Self-Supervised Any-Point Tracking by Contrastive Random Walks¶

Conference: ECCV 2024
arXiv: 2409.16288
Code: https://ayshrv.com/gmrw
Area: Video Understanding (Point Tracking / Self-Supervised Learning)
Keywords: Tracking Any Point, Self-Supervised Learning, Contrastive Random Walk, Global Matching Transformer, Cycle Consistency

TL;DR¶

Proposes GMRW (Global Matching Random Walk) which combines a global matching Transformer architecture with a contrastive random walk self-supervised objective, achieving robust "Tracking Any Point" (TAP) performance without annotations for the first time, and designs label warping data augmentation to prevent the Transformer from learning shortcut solutions.

Background & Motivation¶

Tracking Any Point (TAP) is an emerging video understanding task: given a query position of an arbitrary physical point in a video, the goal is to predict its trajectory and visibility across all frames.
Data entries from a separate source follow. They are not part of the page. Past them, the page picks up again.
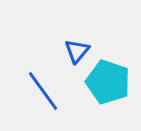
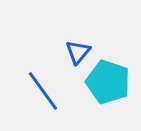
blue triangle: moved 1 px right, 1 px down
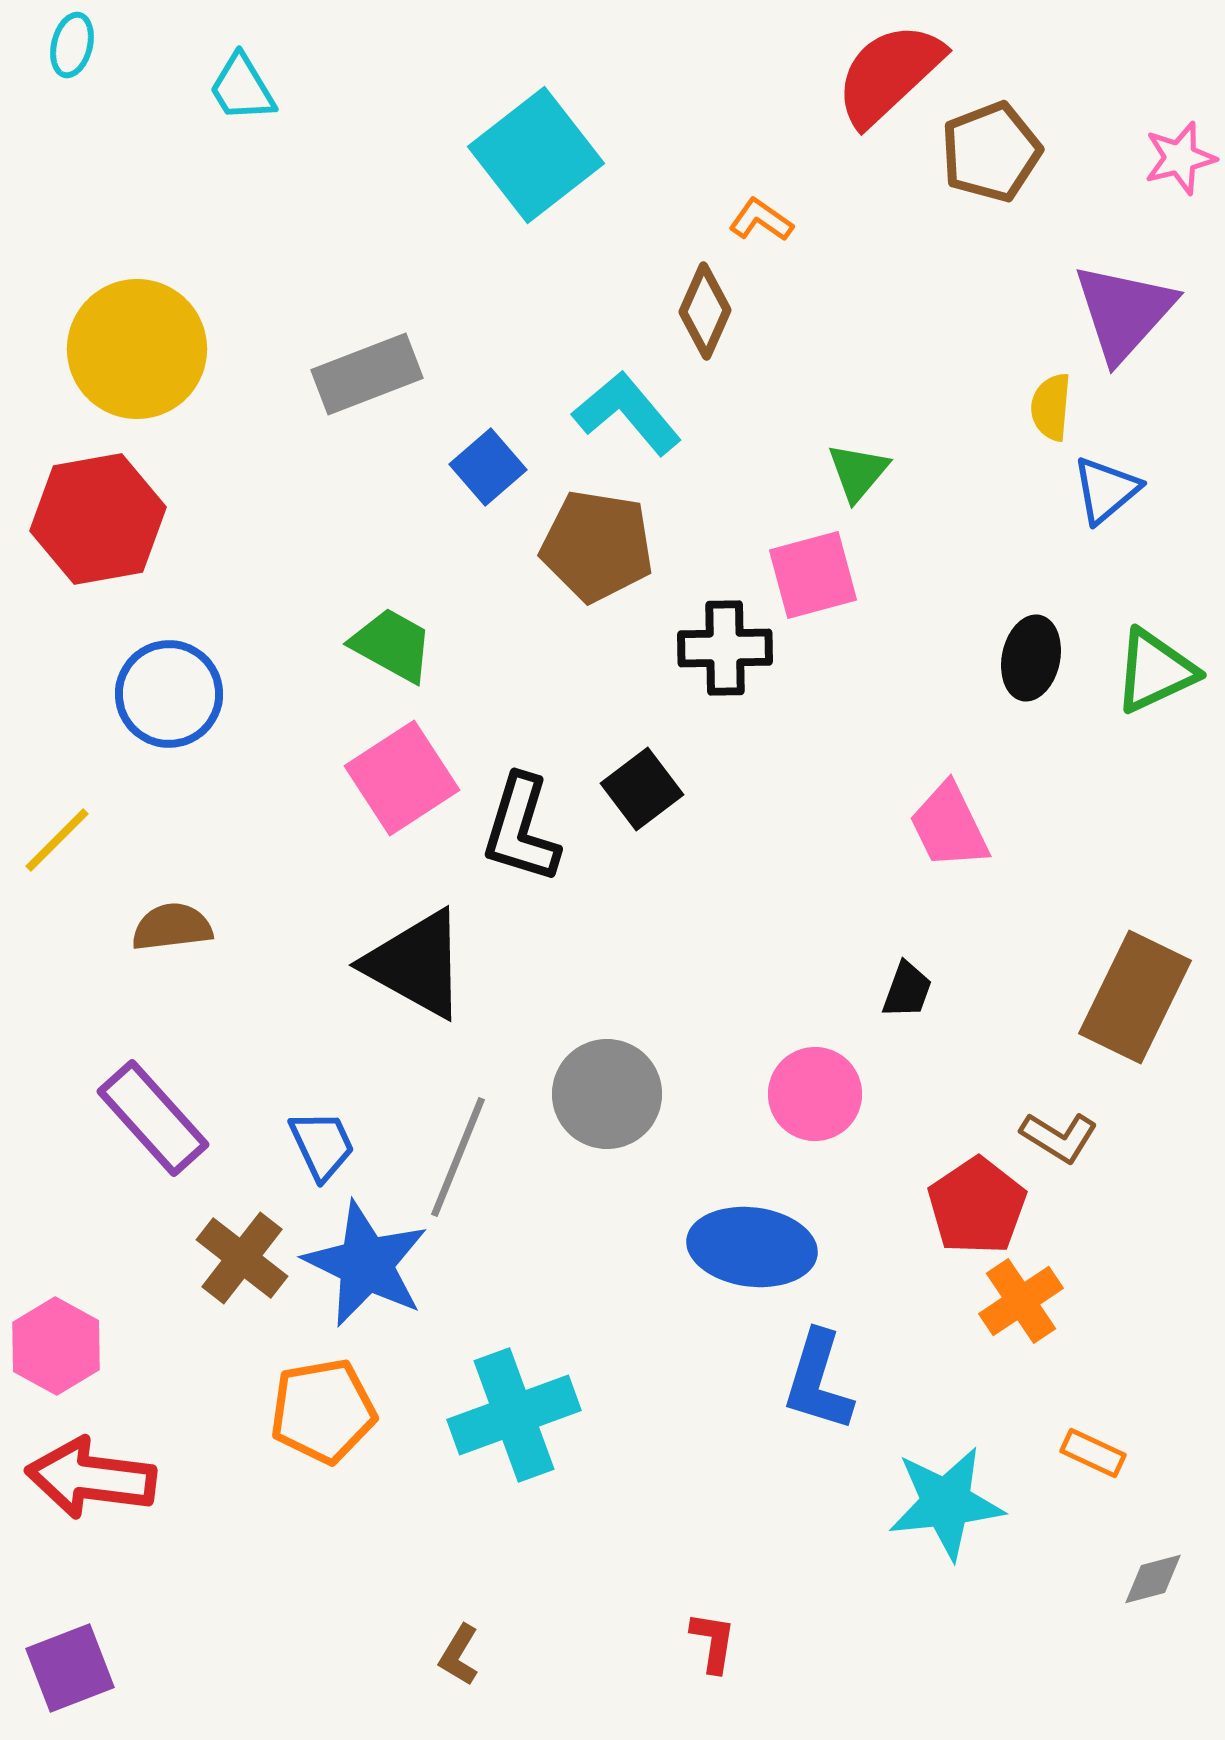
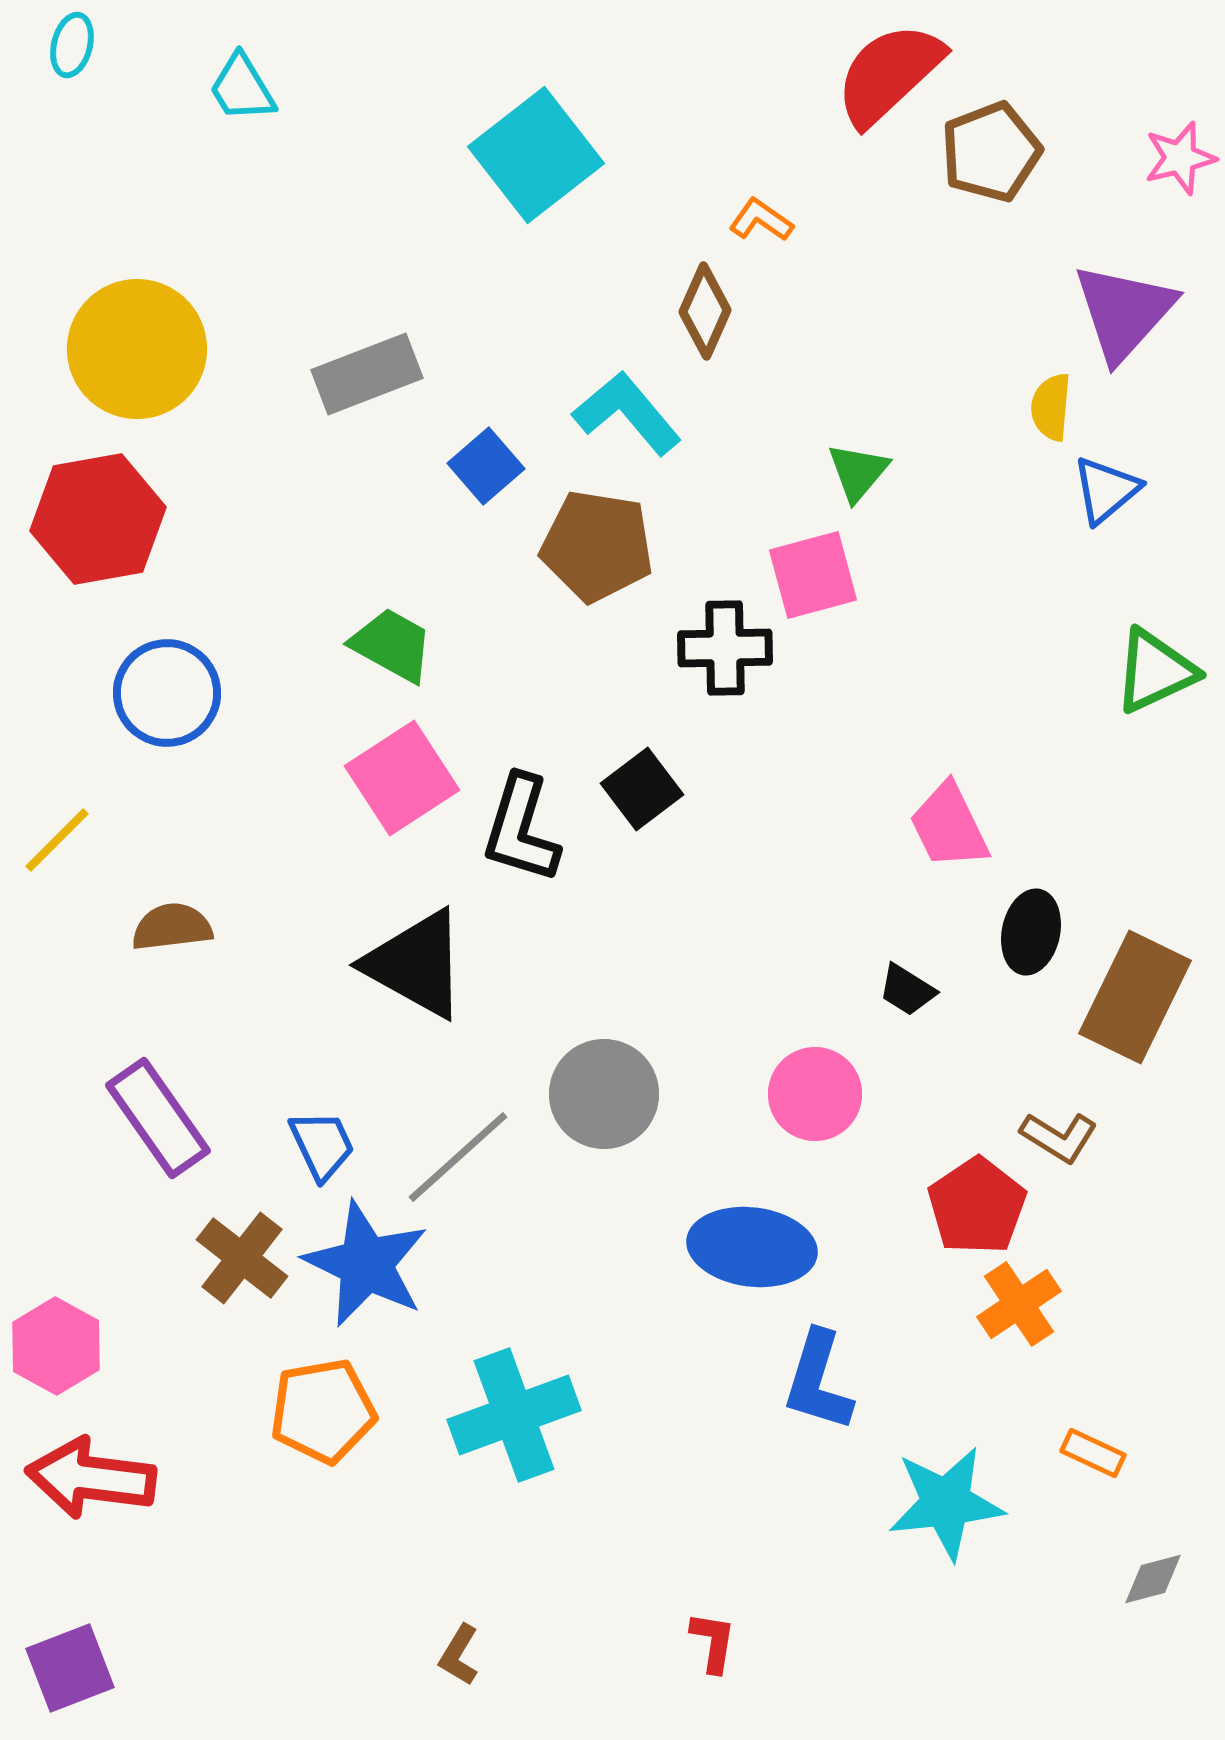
blue square at (488, 467): moved 2 px left, 1 px up
black ellipse at (1031, 658): moved 274 px down
blue circle at (169, 694): moved 2 px left, 1 px up
black trapezoid at (907, 990): rotated 102 degrees clockwise
gray circle at (607, 1094): moved 3 px left
purple rectangle at (153, 1118): moved 5 px right; rotated 7 degrees clockwise
gray line at (458, 1157): rotated 26 degrees clockwise
orange cross at (1021, 1301): moved 2 px left, 3 px down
Unlike optical flow (which only handles local motion between adjacent frames) or semantic tracking (which might match to the same category but a different physical point), TAP requires precise tracking of the exact same physical point.

Limitations of Prior Work: - Supervised methods (TAP-Net, PIPs, TAPIR, CoTracker) rely on GT trajectories from synthetic data for training, and annotation data is limited. - Self-supervised optical flow methods (unsupervised versions of RAFT, ARFlow) can only predict short-range motion, and long-term tracking accumulates errors through chained propagation. - Diffusion feature methods (DIFT) are suitable for semantic correspondence but not physical point tracking. - Early contrastive random walks (CRW) operate on coarse-grained patches (7×7), yielding extremely low spatial precision.
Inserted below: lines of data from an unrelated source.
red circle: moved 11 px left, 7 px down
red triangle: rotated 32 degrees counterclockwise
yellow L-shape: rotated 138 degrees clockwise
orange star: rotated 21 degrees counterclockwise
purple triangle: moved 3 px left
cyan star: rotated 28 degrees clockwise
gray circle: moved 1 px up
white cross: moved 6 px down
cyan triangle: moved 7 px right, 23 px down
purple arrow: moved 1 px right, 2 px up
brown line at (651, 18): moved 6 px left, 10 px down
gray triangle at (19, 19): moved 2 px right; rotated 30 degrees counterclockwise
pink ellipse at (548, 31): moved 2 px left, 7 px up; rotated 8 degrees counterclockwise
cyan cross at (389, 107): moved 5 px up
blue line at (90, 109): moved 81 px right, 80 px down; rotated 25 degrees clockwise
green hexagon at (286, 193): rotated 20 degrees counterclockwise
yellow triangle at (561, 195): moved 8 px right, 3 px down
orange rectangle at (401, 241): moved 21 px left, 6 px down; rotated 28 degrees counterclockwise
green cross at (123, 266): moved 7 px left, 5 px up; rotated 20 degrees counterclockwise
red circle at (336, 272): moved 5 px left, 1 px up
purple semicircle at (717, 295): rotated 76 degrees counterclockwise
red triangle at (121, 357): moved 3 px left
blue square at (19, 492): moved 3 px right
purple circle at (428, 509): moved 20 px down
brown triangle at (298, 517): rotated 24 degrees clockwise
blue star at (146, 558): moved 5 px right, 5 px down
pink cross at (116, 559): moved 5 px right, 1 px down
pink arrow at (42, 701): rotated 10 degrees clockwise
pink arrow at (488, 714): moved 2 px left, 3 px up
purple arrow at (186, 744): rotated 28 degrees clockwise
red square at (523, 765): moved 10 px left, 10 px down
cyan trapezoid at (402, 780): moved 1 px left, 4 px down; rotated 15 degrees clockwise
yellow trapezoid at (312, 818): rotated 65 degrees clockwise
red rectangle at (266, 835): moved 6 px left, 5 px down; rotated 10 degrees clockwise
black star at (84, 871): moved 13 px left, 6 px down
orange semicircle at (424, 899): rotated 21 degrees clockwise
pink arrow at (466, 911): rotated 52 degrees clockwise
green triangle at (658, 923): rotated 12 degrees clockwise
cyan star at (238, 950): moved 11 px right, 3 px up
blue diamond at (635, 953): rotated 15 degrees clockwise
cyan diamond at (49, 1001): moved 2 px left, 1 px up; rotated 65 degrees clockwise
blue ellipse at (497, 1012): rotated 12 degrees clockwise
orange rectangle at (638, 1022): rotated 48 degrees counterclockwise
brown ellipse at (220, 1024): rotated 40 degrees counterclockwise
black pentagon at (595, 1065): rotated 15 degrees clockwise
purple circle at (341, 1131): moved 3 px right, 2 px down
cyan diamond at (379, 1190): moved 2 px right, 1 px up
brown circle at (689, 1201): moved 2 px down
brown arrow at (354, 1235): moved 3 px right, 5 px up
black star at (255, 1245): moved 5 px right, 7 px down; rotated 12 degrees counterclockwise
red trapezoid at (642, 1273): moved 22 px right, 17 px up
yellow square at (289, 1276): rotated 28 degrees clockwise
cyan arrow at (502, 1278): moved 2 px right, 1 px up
Core Motivation: Utilise the "all-to-all comparison" capability of global matching Transformers (GMFlow architecture) to define the transition matrix of a random walk, achieving precise self-supervised point tracking on high resolution (64×64 grid).

Method¶

Overall Architecture¶

A CNN extracts features for each frame and adds positional encodings.
Pairwise frames pass through a 6-layer self-attention/cross-attention/FFN global matching Transformer, outputting correlation features $F_t$, $F_{t+1}$.
The transition matrix $A_t^{t+1} = \text{softmax}(F_t F_{t+1}^\top / \tau)$ is computed.
Self-supervised training is conducted using a contrastive random walk loss (cycle consistency).
During inference, the expected coordinate calculated from the transition matrix is used as the trajectory prediction.

Key Designs¶

Global Matching Transition Matrix:
- A GMFlow-style Transformer architecture is adopted for global frame-to-frame matching.
- Compared to early CRW (7×7 coarse-grained patches), GMRW operates on a 64×64 resolution, significantly improving spatial precision.
- The "all-to-all comparison" mechanism allows the model to consider a massive number of matching hypotheses simultaneously, generating richer contrastive learning signals.
- The transition matrix $A_t^{t+1}$ is directly used as the probabilistic transition matrix of the random walk, eliminating the need for additional coarse-to-fine matching steps.
Label Warping to Prevent Shortcut Solutions:
- A classic shortcut in cycle-consistency training: the model ignores visual elements and matches solely based on positional encodings (since positions do not change, returning to the origin is a trivial solution).
- Tang et al. proposed using different crop augmentations for forward/backward cycles, but this is ineffective for Transformers—the Transformer has enough global self-attention layers to "undo" spatial transformations.
- Innovation of GMRW: Instead of warping features, it warps the labels.
- Different spatial transformations $T^f$, $T^b$ are applied to the palindromic sequence $[T^f(I_1), T^f(I_2), T^b(I_1)]$.
- The loss becomes $\mathcal{L}_{crw} = \mathcal{L}_{CE}(A_s, T_f^b(I))$, where $T_f^b(I)$ is the transformed identity matrix.
- The model must find the correct correspondences across different spatial transformations and cannot "cheat" using positional encodings.
Sampling Stride Strategy:
- Feature sampling with different strides (stride $s \in \{1, 2, 4\}$) is achieved by upsampling the original images.
- $s=1$ achieves the highest spatial accuracy (but is computationally heavy), while $s=4$ is faster but coarser.
- $s=2$ is used during training, and the model can flexibily switch strides during evaluation.

Loss & Training¶

Contrastive random walk loss (CRW) + optional smoothness loss:

\[\mathcal{L}_{total} = \mathcal{L}_{crw} + \lambda_s \mathcal{L}_{smooth}\]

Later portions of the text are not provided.